Curieux disque que voici.

Goldsmith est le premier album pas facile de ce jeune groupe de Chicago, qui évolue à la croisée de plusieurs tendances de ce que l’on appellera en première approche les musiques lourdes. Le groupe, lui-même, parle de rock, de sludge, de grunge, de mélodie et de riffs accrocheurs. « Accrocheurs » peut-être pour l’oreille avertie, mais le profane pourrait quand même légitimement se sentir caressé dans le sens inverse du poil.

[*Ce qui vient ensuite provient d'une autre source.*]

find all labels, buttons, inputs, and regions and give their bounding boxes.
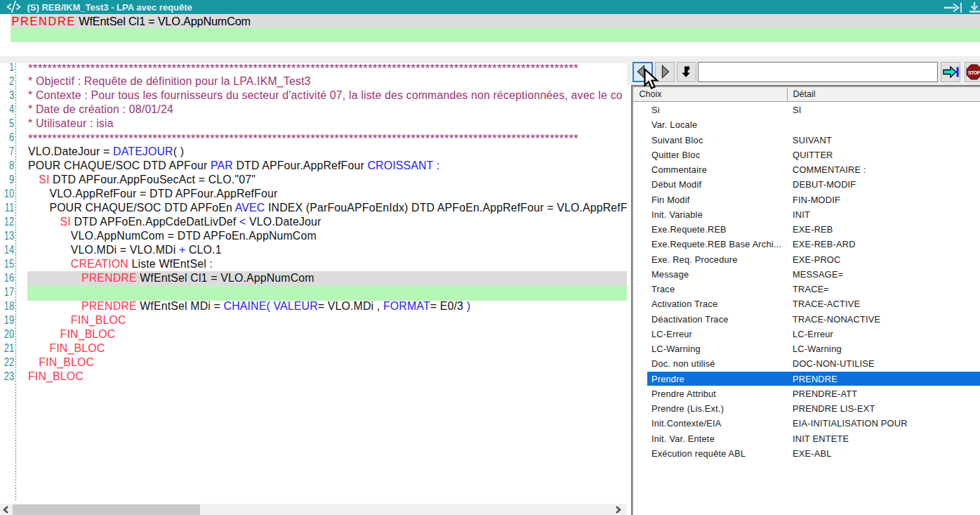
svg-text:STOP: STOP [968, 70, 980, 75]
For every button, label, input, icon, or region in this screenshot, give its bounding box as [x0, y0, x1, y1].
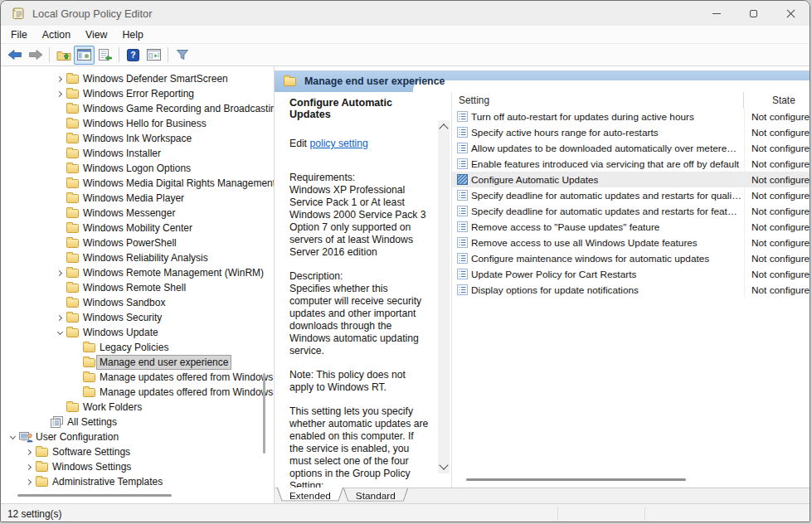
chevron-right-icon[interactable]	[53, 310, 66, 325]
folder-icon	[36, 477, 50, 487]
tree-item[interactable]: Windows Installer	[1, 146, 274, 161]
column-header-setting[interactable]: Setting	[452, 92, 744, 109]
tree-item[interactable]: Windows Security	[1, 310, 274, 325]
tree-item-label: Windows Remote Management (WinRM)	[80, 266, 266, 279]
tree-horizontal-scrollbar[interactable]	[17, 494, 172, 497]
tree-item-label: Windows PowerShell	[80, 236, 179, 250]
chevron-placeholder	[53, 116, 66, 131]
tree-item[interactable]: Windows Error Reporting	[1, 86, 274, 101]
tree-item[interactable]: Windows Mobility Center	[1, 221, 274, 235]
menu-action[interactable]: Action	[35, 27, 78, 42]
settings-row[interactable]: Display options for update notifications…	[452, 282, 810, 298]
console-tree: Windows Defender SmartScreenWindows Erro…	[1, 66, 275, 503]
tree-item[interactable]: All Settings	[1, 415, 274, 429]
main-area: Windows Defender SmartScreenWindows Erro…	[1, 66, 810, 503]
tree-item[interactable]: Manage end user experience	[1, 355, 274, 370]
settings-row[interactable]: Allow updates to be downloaded automatic…	[452, 140, 810, 156]
close-button[interactable]	[772, 1, 810, 26]
tree-item[interactable]: Windows Update	[1, 325, 274, 340]
tree-item[interactable]: Windows Reliability Analysis	[1, 250, 274, 265]
tree-item[interactable]: Administrative Templates	[1, 474, 274, 489]
tree-item[interactable]: Windows Sandbox	[1, 295, 274, 310]
tree-item[interactable]: Windows Remote Shell	[1, 280, 274, 295]
setting-state: Not configured	[744, 219, 810, 235]
tree-item[interactable]: Windows Hello for Business	[1, 116, 274, 131]
menu-file[interactable]: File	[3, 27, 35, 42]
help-icon[interactable]: ?	[123, 46, 143, 65]
tree-item[interactable]: Windows Logon Options	[1, 161, 274, 176]
folder-icon	[66, 313, 80, 323]
setting-cell: Specify deadline for automatic updates a…	[452, 187, 744, 203]
export-list-icon[interactable]	[95, 46, 115, 65]
tree-item[interactable]: Windows Media Player	[1, 191, 274, 206]
tree-item[interactable]: User Configuration	[1, 429, 274, 444]
tree-item[interactable]: Windows Ink Workspace	[1, 131, 274, 146]
tab-extended[interactable]: Extended	[277, 488, 343, 503]
details-pane: Manage end user experience Configure Aut…	[275, 66, 810, 503]
settings-row[interactable]: Specify deadline for automatic updates a…	[452, 187, 810, 203]
tree-item[interactable]: Manage updates offered from Windows Serv…	[1, 370, 274, 385]
policy-setting-link[interactable]: policy setting	[309, 138, 367, 149]
settings-row[interactable]: Update Power Policy for Cart RestartsNot…	[452, 266, 810, 282]
chevron-right-icon[interactable]	[22, 459, 36, 474]
tree-item[interactable]: Windows Media Digital Rights Management	[1, 176, 274, 191]
description-scrollbar-track[interactable]	[438, 120, 450, 473]
settings-row[interactable]: Specify active hours range for auto-rest…	[452, 124, 810, 140]
tree-item[interactable]: Windows Settings	[1, 459, 274, 474]
status-divider	[557, 507, 558, 521]
chevron-down-icon[interactable]	[6, 429, 19, 444]
settings-row[interactable]: Enable features introduced via servicing…	[452, 156, 810, 172]
tree-item[interactable]: Software Settings	[1, 444, 274, 459]
tree-item[interactable]: Windows PowerShell	[1, 235, 274, 250]
list-horizontal-scrollbar[interactable]	[466, 478, 686, 481]
forward-icon[interactable]	[25, 46, 46, 65]
filter-icon[interactable]	[172, 46, 192, 65]
tree-item[interactable]: Windows Messenger	[1, 206, 274, 221]
maximize-button[interactable]	[735, 1, 772, 26]
settings-row[interactable]: Configure maintenance windows for automa…	[452, 250, 810, 266]
tree-item[interactable]: Manage updates offered from Windows Upda…	[1, 385, 274, 400]
maximize-icon	[750, 10, 757, 17]
settings-row[interactable]: Remove access to use all Windows Update …	[452, 235, 810, 250]
tree-item[interactable]: Windows Remote Management (WinRM)	[1, 265, 274, 280]
tree-item-label: Windows Remote Shell	[80, 281, 188, 294]
chevron-right-icon[interactable]	[22, 474, 36, 489]
setting-name: Allow updates to be downloaded automatic…	[471, 143, 741, 154]
menu-help[interactable]: Help	[114, 27, 150, 42]
tree-item[interactable]: Windows Game Recording and Broadcasting	[1, 101, 274, 116]
action-pane-toggle-icon[interactable]	[143, 46, 164, 65]
menu-view[interactable]: View	[78, 27, 114, 42]
toolbar-separator	[168, 47, 168, 62]
tab-standard[interactable]: Standard	[343, 488, 408, 503]
column-header-state[interactable]: State	[744, 95, 795, 106]
settings-row[interactable]: Configure Automatic UpdatesNot configure…	[452, 172, 810, 187]
settings-row[interactable]: Remove access to "Pause updates" feature…	[452, 219, 810, 235]
chevron-right-icon[interactable]	[53, 71, 66, 86]
header-notch	[413, 80, 810, 92]
tree-vertical-scrollbar[interactable]	[263, 373, 265, 454]
policy-icon	[457, 111, 468, 122]
tree-item[interactable]: Windows Defender SmartScreen	[1, 71, 274, 86]
settings-row[interactable]: Turn off auto-restart for updates during…	[452, 109, 810, 124]
console-tree-toggle-icon[interactable]	[74, 46, 95, 65]
setting-cell: Specify deadline for automatic updates a…	[452, 203, 744, 219]
setting-name: Specify deadline for automatic updates a…	[471, 206, 741, 217]
tree-item[interactable]: Legacy Policies	[1, 340, 274, 355]
user-icon	[19, 431, 33, 443]
back-icon[interactable]	[4, 46, 25, 65]
folder-icon	[66, 119, 80, 129]
chevron-right-icon[interactable]	[53, 265, 66, 280]
scroll-up-icon[interactable]	[439, 124, 448, 133]
chevron-placeholder	[53, 221, 66, 235]
tree-item[interactable]: Work Folders	[1, 400, 274, 415]
scroll-down-icon[interactable]	[439, 460, 448, 469]
minimize-button[interactable]	[698, 1, 735, 26]
folder-icon	[36, 462, 50, 472]
chevron-down-icon[interactable]	[53, 325, 66, 340]
settings-row[interactable]: Specify deadline for automatic updates a…	[452, 203, 810, 219]
policy-icon	[457, 143, 468, 153]
up-one-level-icon[interactable]	[53, 46, 74, 65]
chevron-right-icon[interactable]	[53, 86, 66, 101]
setting-name: Configure maintenance windows for automa…	[471, 253, 709, 264]
chevron-right-icon[interactable]	[22, 444, 36, 459]
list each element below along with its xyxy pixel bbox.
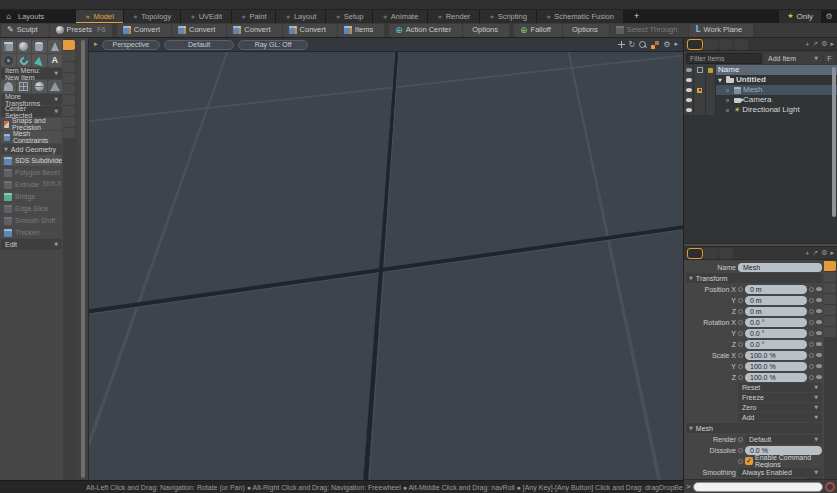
transform-value-field[interactable]: 100.0 %	[745, 362, 807, 371]
mesh-section-header[interactable]: Mesh	[686, 423, 822, 433]
channel-eye-icon[interactable]	[816, 342, 822, 346]
geometry-tool-button[interactable]: Thicken	[1, 227, 62, 238]
pan-icon[interactable]	[618, 41, 625, 48]
toolbar-button[interactable]: Convert	[227, 24, 281, 37]
properties-tab[interactable]	[687, 248, 703, 259]
add-layout-tab-button[interactable]: +	[624, 12, 649, 21]
transform-value-field[interactable]: 0.0 °	[745, 318, 807, 327]
item-name-cell[interactable]: ▼ Untitled	[716, 75, 837, 85]
channel-eye-icon[interactable]	[816, 309, 822, 313]
filter-items-input[interactable]: Filter Items	[686, 53, 762, 64]
channel-state-dot[interactable]	[809, 375, 814, 380]
primitive-button[interactable]	[48, 40, 63, 53]
geometry-tool-button[interactable]: Polygon Bevel Shift-B	[1, 167, 62, 178]
add-geometry-header[interactable]: Add Geometry	[1, 144, 62, 154]
channel-reset-dot[interactable]	[738, 320, 743, 325]
scene-tab[interactable]	[734, 39, 748, 50]
lock-cell[interactable]	[706, 105, 716, 115]
primitive-button[interactable]	[1, 40, 16, 53]
sidebar-tab[interactable]	[63, 51, 75, 61]
center-selected-dropdown[interactable]: Center Selected	[1, 106, 62, 117]
lock-cell[interactable]	[706, 95, 716, 105]
primitive-button[interactable]	[17, 80, 32, 93]
visibility-cell[interactable]	[684, 105, 694, 115]
properties-tab[interactable]	[719, 248, 733, 259]
channel-reset-dot[interactable]	[738, 298, 743, 303]
properties-side-tab[interactable]	[824, 272, 836, 282]
channel-state-dot[interactable]	[809, 353, 814, 358]
gl-canvas[interactable]: ↻ x y	[89, 52, 683, 480]
primitive-button[interactable]	[48, 80, 63, 93]
primitive-button[interactable]	[1, 54, 16, 67]
command-history-button[interactable]	[825, 482, 835, 492]
sidebar-tab[interactable]	[63, 95, 75, 105]
toolbar-button[interactable]: Options	[563, 24, 609, 37]
layout-tab[interactable]: ★ Model	[76, 10, 124, 23]
eye-icon[interactable]	[686, 98, 692, 102]
viewport-menu-icon[interactable]: ▸	[94, 41, 98, 48]
primitive-button[interactable]	[17, 54, 32, 67]
item-row[interactable]: ▼ Untitled	[684, 75, 837, 85]
primitive-button[interactable]	[1, 80, 16, 93]
name-field[interactable]: Mesh	[738, 263, 822, 272]
channel-state-dot[interactable]	[809, 342, 814, 347]
render-dropdown[interactable]: Default	[745, 435, 822, 444]
panel-arrow-icon[interactable]: ▸	[830, 250, 834, 257]
channel-reset-dot[interactable]	[738, 309, 743, 314]
layout-tab[interactable]: ★ Topology	[124, 10, 181, 23]
toolbar-button[interactable]: Sculpt	[1, 24, 49, 37]
transform-value-field[interactable]: 0.0 °	[745, 340, 807, 349]
primitive-button[interactable]	[48, 54, 63, 67]
transform-value-field[interactable]: 0 m	[745, 307, 807, 316]
scene-tab[interactable]	[704, 39, 718, 50]
channel-reset-dot[interactable]	[738, 331, 743, 336]
sidebar-tab[interactable]	[63, 84, 75, 94]
layer-cell[interactable]	[694, 85, 706, 95]
channel-reset-dot[interactable]	[738, 459, 743, 464]
visibility-cell[interactable]	[684, 85, 694, 95]
transform-value-field[interactable]: 100.0 %	[745, 351, 807, 360]
viewport-settings-gear-icon[interactable]: ⚙	[663, 41, 670, 49]
sidebar-tab[interactable]	[63, 73, 75, 83]
channel-eye-icon[interactable]	[816, 287, 822, 291]
toolbar-button[interactable]: Convert	[172, 24, 226, 37]
layout-tab[interactable]: ★ Scripting	[480, 10, 537, 23]
primitive-button[interactable]	[32, 80, 47, 93]
layouts-label[interactable]: Layouts	[18, 13, 76, 21]
visibility-cell[interactable]	[684, 95, 694, 105]
layer-cell[interactable]	[694, 75, 706, 85]
home-icon[interactable]: ⌂	[0, 13, 18, 21]
add-item-dropdown[interactable]: Add Item	[764, 53, 822, 64]
scene-tab[interactable]	[687, 39, 703, 50]
channel-reset-dot[interactable]	[738, 448, 743, 453]
lock-cell[interactable]	[706, 75, 716, 85]
geometry-tool-button[interactable]: SDS Subdivide 2X	[1, 155, 62, 166]
transform-action-dropdown[interactable]: Add	[738, 413, 822, 422]
zoom-icon[interactable]	[639, 41, 647, 49]
add-tab-button[interactable]: +	[805, 250, 809, 257]
panel-arrow-icon[interactable]: ▸	[830, 41, 834, 48]
channel-state-dot[interactable]	[809, 331, 814, 336]
layout-tab[interactable]: ★ Render	[428, 10, 480, 23]
geometry-tool-button[interactable]: Smooth Shift	[1, 215, 62, 226]
layout-tab[interactable]: ★ UVEdit	[181, 10, 232, 23]
transform-value-field[interactable]: 0.0 °	[745, 329, 807, 338]
panel-gear-icon[interactable]: ⚙	[821, 41, 827, 48]
channel-state-dot[interactable]	[809, 287, 814, 292]
eye-icon[interactable]	[686, 88, 692, 92]
filter-preset-button[interactable]: F	[824, 53, 835, 64]
geometry-tool-button[interactable]: Extrude Shift-X	[1, 179, 62, 190]
sidebar-tab[interactable]	[63, 106, 75, 116]
toolbar-button[interactable]: Presets F6	[50, 24, 112, 37]
channel-state-dot[interactable]	[809, 298, 814, 303]
transform-value-field[interactable]: 100.0 %	[745, 373, 807, 382]
toolbar-button[interactable]: Falloff	[514, 24, 562, 37]
toolbar-button[interactable]: Options	[463, 24, 509, 37]
transform-value-field[interactable]: 0 m	[745, 296, 807, 305]
properties-side-tab[interactable]	[824, 283, 836, 293]
transform-section-header[interactable]: Transform	[686, 273, 822, 283]
viewport-more-arrow-icon[interactable]: ▸	[674, 41, 678, 48]
name-column-header[interactable]: Name	[716, 65, 837, 75]
geometry-tool-button[interactable]: Edge Slice	[1, 203, 62, 214]
layout-tab[interactable]: ★ Schematic Fusion	[537, 10, 624, 23]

La vérité, c’est que sur Goldmsmith, Escape Is Not Freedom semble tiraillé entre deux tentations : celle d’un post-metal noisy et allongé au sludge d’un côté, et celle d’un doom lent et mélodique (Annul, Dispossess, Harbinger). Et très clairement, on préfère la première version de la musique du groupe – c’est là que sa puissance et sa singularité s’expriment et s’apprécient le plus. Heureusement, c’est aussi la plus représentée sur ce disque dichotomique.

Sur la seconde facette de la musique du groupe, c’est un chant féminin un poil pompeux qui est à l’oeuvre, et c’est moins notre came. On comprend bien que le groupe cherche à adapter son répertoire à ses deux options vocales très distinctes, mais le résultat varie alors de l’agréable au pénible. Tout au plus ces compos servent-elles à aérer un disque par ailleurs très compact et saturé.

Concentrons-nous alors sur les 7 autres titres, plus excitants et intéressants. On trouve en effet dans cet enchevêtrement de riffs barbelés quelques perles assez remarquables, comme Sodium, Coriander, Morphine ou la bien-nommée Migraine. Ce qui frappe d’abord, c’est la lourdeur étouffante du tout, avec notamment un couple batterie/guitare qui sature l’espace sonore. Et dans ce galimatias (hey, pas de raison, GVAC se met aux standards présidentiels) de basses vibrations, se dessinent et s’emboîtent à merveille des motifs mélodiques, des croche-pattes rythmiques, des lignes de chant éructées, des dissonances baveuses et des grooves bien vicieux. Bref : tout ce qu’on aime pour vider une soirée et faire peur aux moustachus.

Concluons : Goldsmith est un disque pas dénué de défauts, mais tout à fait intéressant et localement réjouissant. Et Escape Is Not Freedom, un groupe à suivre.